同レポートによると、全世界のフィッシングWebサイトのホスト国は約6割がアメリカで、第2位ドイツ6%、第3位イギリス3%と続き、ほとんどがアメリカに由来していることになる。これは「無料Webホスティングプロバイダがアメリカに多数存在しているため」とウィーファー氏は指摘している。また、「フィッシング攻撃のうち約8割は金融業界を標的としている」(同レポート)ことからも、金銭目的の犯罪使用率の高さがうかがえる。
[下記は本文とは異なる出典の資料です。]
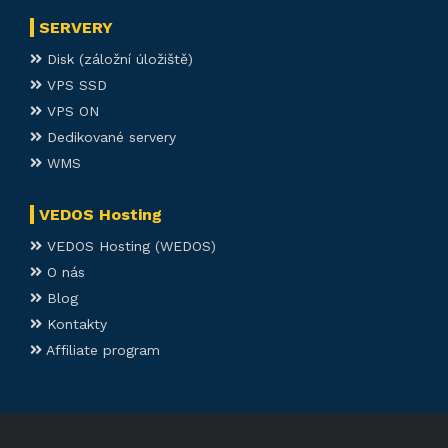
SERVERY
Disk (záložní úložiště)
VPS SSD
VPS ON
Dedikované servery
WMS
VEDOS Hosting
VEDOS Hosting (WEDOS)
O nás
Blog
Kontakty
Affiliate program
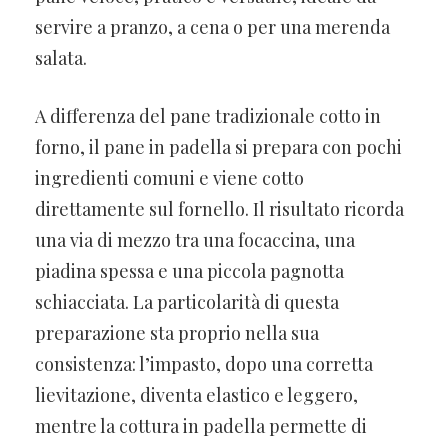
servire a pranzo, a cena o per una merenda
salata.
A differenza del pane tradizionale cotto in
forno, il pane in padella si prepara con pochi
ingredienti comuni e viene cotto
direttamente sul fornello. Il risultato ricorda
una via di mezzo tra una focaccina, una
piadina spessa e una piccola pagnotta
schiacciata. La particolarità di questa
preparazione sta proprio nella sua
consistenza: l’impasto, dopo una corretta
lievitazione, diventa elastico e leggero,
mentre la cottura in padella permette di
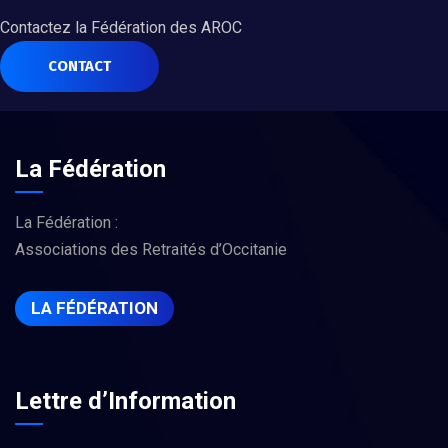
Contactez la Fédération des AROC
CONTACT
La Fédération
La Fédération :
Associations des Retraités d’Occitanie
LA FÉDÉRATION
Lettre d’Information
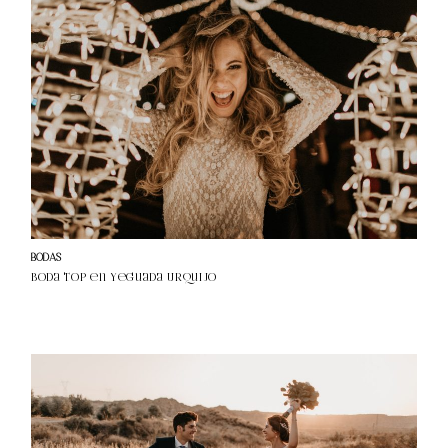
BODAS
Boda Top en Yeguada Urquijo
インターネット犯罪のプロフェッショナル化を象徴する事例として、盗難データを売買するサーバ「アンダーグラウンドエコノミーサーバ」の存在を同レポートは指摘している。この市場規模は拡大を続けており、「すでに全世界の麻薬の取引総額よりも大きくなっているのではないかという声もある。少なくとも数十億ドル規模に広がっている」(ウィーファー氏)と言う。
アンダーグラウンドエコノミーサーバで、もっとも取引される商材は「クレジットカード番号」で、0.5~5米ドルで取引されており全体の約22%を占めている。次に30~400米ドル程度で取引されている「銀行口座」が全体の21%と続く。注目すべきは取引量の8%を占める「e-mailパスワード」で、これは銀行口座の販売価格とほぼ同額で取引されている。「購入者がパスワードを悪用し、さらなるインターネット犯罪につなげているようだ」とウィーファー氏は述べる。
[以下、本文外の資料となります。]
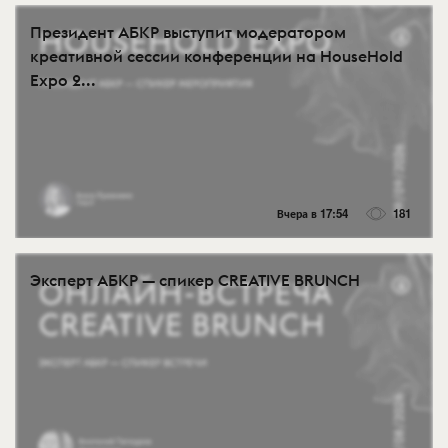
Президент АБКР выступит модератором
креативной сессии конференции на HouseHold
Expo 2...
Вчера в 17:54
181
Эксперт АБКР — спикер CREATIVE BRUNCH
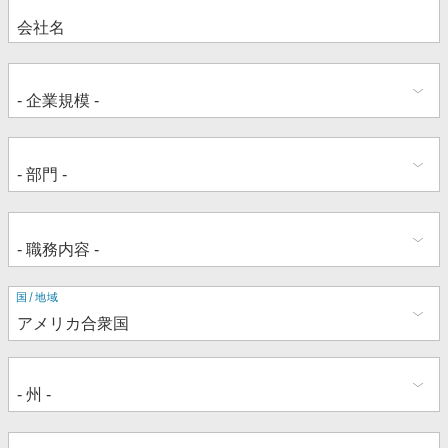
住
国/地域
所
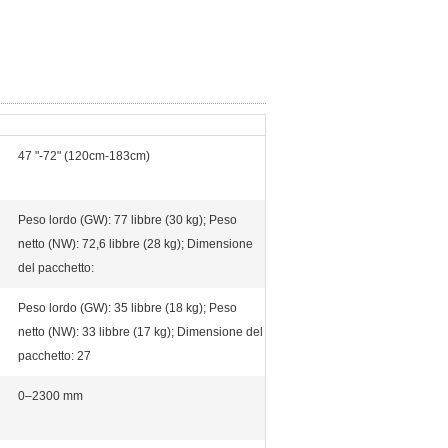
47 "-72" (120cm-183cm)
Peso lordo (GW): 77 libbre (30 kg); Peso
netto (NW): 72,6 libbre (28 kg); Dimensione
del pacchetto:
Peso lordo (GW): 35 libbre (18 kg); Peso
netto (NW): 33 libbre (17 kg); Dimensione del
pacchetto: 27
0–2300 mm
同レポートによると、日本のフィッシングサイト数は世界全体では第8位となっているが、アジア太平洋地域内ではもっとも数が多い。シマンテック セキュリティレスポンス シニアマネージャ 浜田譲治氏は、「日本はインターネット環境が整っており、他のアジア諸国に比べて裕福な国。オンラインバンクやYahoo!オークションのような金銭の授受をWebを介在して行なうことが多い」点を指摘する。
今後、広がっていくインターネットの脅威として、「仮想世界内での犯罪」をウィーファー氏は挙げる。「セカンドライフ」などの仮想世界ですでにマネーロンダリングや詐欺行為などの犯罪行為が行なわれているが、今後、仮想世界内で個人情報を取得してユーザのコンピュータに進入するといったケースの増加が考えられる。